Luisa Fernanda Lemus Díaz es una artista ceramista nacida el 10 de enero de 1992 en Ciudad de Guatemala. Su relación con las artes se remonta a la infancia con especial inclinación hacia la pintura y el dibujo en diversas materialidades. Es de profesión psicóloga en el área social- comunitaria, con estudios de Maestría en sexualidad, género y políticas públicas, trabajando en organizaciones de Derechos Humanos y defensa de los territorios en Centroamérica.
En 2022 se mudó al Departamento de Alta Verapaz al norte de Guatemala, donde vuelve a conectarse con sus intereses y exploraciones artísticas en específico en relación a la escultura y la cerámica, que la llevó a crear su proyecto personal Latido de Toj en el que se ha dedicado a investigar sobre el barro, la formulación de pastas hechas con tierras, la limpieza de las arcillas, la mezcla de las materialidades y minerales; además de conectar con su espiritualidad a partir de las prácticas territoriales, dado que en Alta Verapaz hay una gran cantidad de altares Mayas y hallazgos de cerámicas precolombinas.
Esto fue su impulso para trabajar el barro con sus manos, realizando experimentos plásticos que permitieron darle un estilo a su obra en relación con la raíz precolombina e indígena de Mesoamérica como del sur de Abya Yala. De modo que la técnica que utiliza Luisa es manual como el pellizco, las placas, los lulos, el paleteo, utilizando pigmentos naturales y en muy pocas ocasiones usa el torno a modo complementario. Además, cabe destacar que la artista ha ido perfeccionando su oficio de manera autodidacta a partir del ensayo y el error, analizando los procesos de la tierra en las manos, observando el secado de la materia y también a través de libros o tutoriales dedicados a estos temas.
Junto a esto, cabe destacar que Luisa ha recibido el acompañamiento y asesoría de artistas visuales internacionales, quienes le han orientado y ampliado su conocimiento en temas de cerámica, música y arte, entre ellos están Paula Citera de UnchiMaka, Argentina, Erick Boror de Guatemala y Esteban Valdivia de La Escuela Yakusimi en Ecuador.

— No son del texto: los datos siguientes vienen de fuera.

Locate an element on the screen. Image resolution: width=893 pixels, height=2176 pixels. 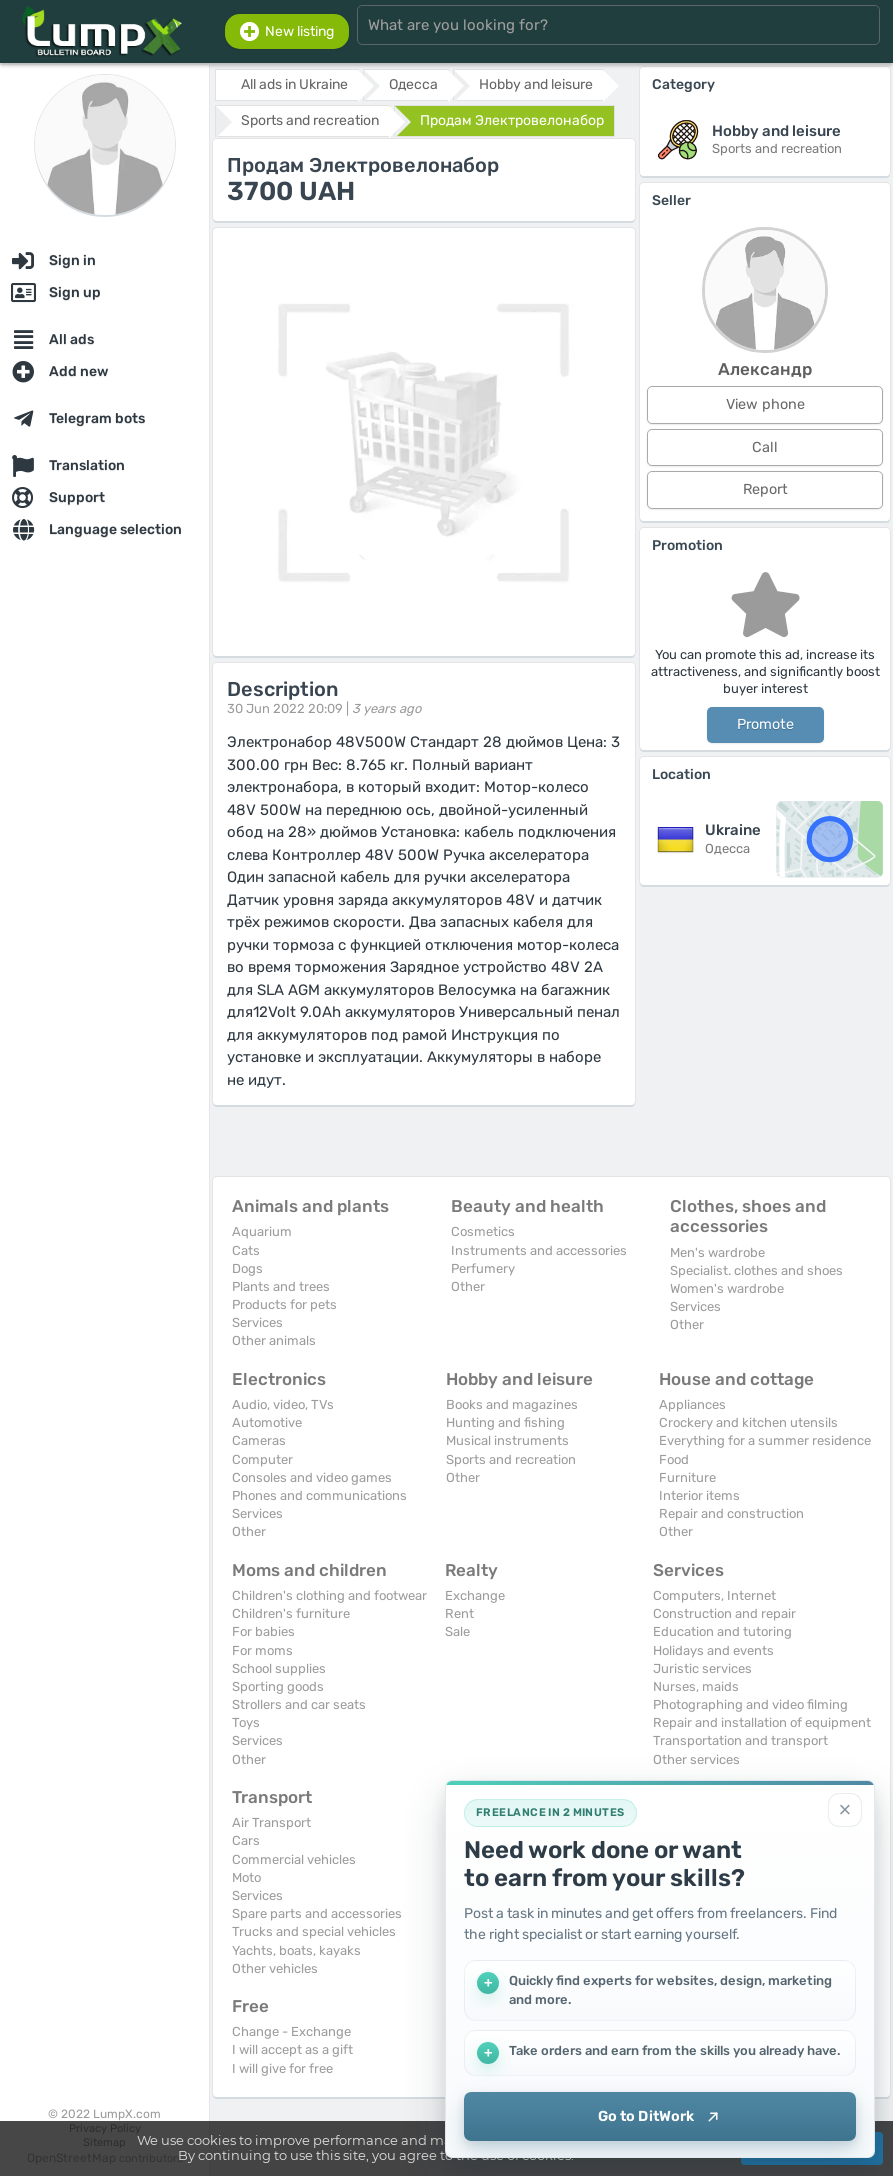 For babies is located at coordinates (263, 1631).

Actualmente su oficio se ha ido complejizando y dividendo en diversas etapas: primero está la formulación del barro que trabaja o compra con artesanas locales; luego viene el modelado de la pieza desde abajo hacia arriba con una intención ritual, realizando en ocasiones bocetos; luego viene el proceso de bruñido con piedras naturales para cerrar el poro e impermeabilizar la pieza cuando se está en estado de cuero; se dejan secar las piezas por una semana a temperatura ambiente; continúa con la cocción de las piezas a alta temperatura (800 a 1200 grados) en un horno a leña construido por ella en base a ladrillos; después viene con el curado de las piezas con cera de abeja derretida; para finalizar con el cepillado para darle un brillo que levanta el bruñido de la pieza.
Sus corpus de obra es principalmente ritual-utilitaria, trabajando una diversidad de objetos que van desde platos, vasijas, incensarios simples o de chimenea, tazas, sahumadores. Hasta piezas sonoras con sistemas mono acústicos como silbatos, ocarinas, figurillas, sonajas o idiófonos, xilófonos, flautas, trompetas y tambores. Además, las piezas de Luisa Lemus tienen un definido estilo antropomorfo con una intensión conectada con la energía femenina a través de siluetas, glifos, elementos de la naturaleza, impresión de plantas o nahuales que evocan a las ancestras, a las abuelas, como sostenedoras, protectoras y cuidadoras del linaje de la cerámica.
Entre sus exposiciones más relevantes se encuentran: “A la forma” (2024) y “Volumen, Textura y Vacíos” (2024), ambas en la Escuela Municipal de Escultura de Ciudad de Guatemala.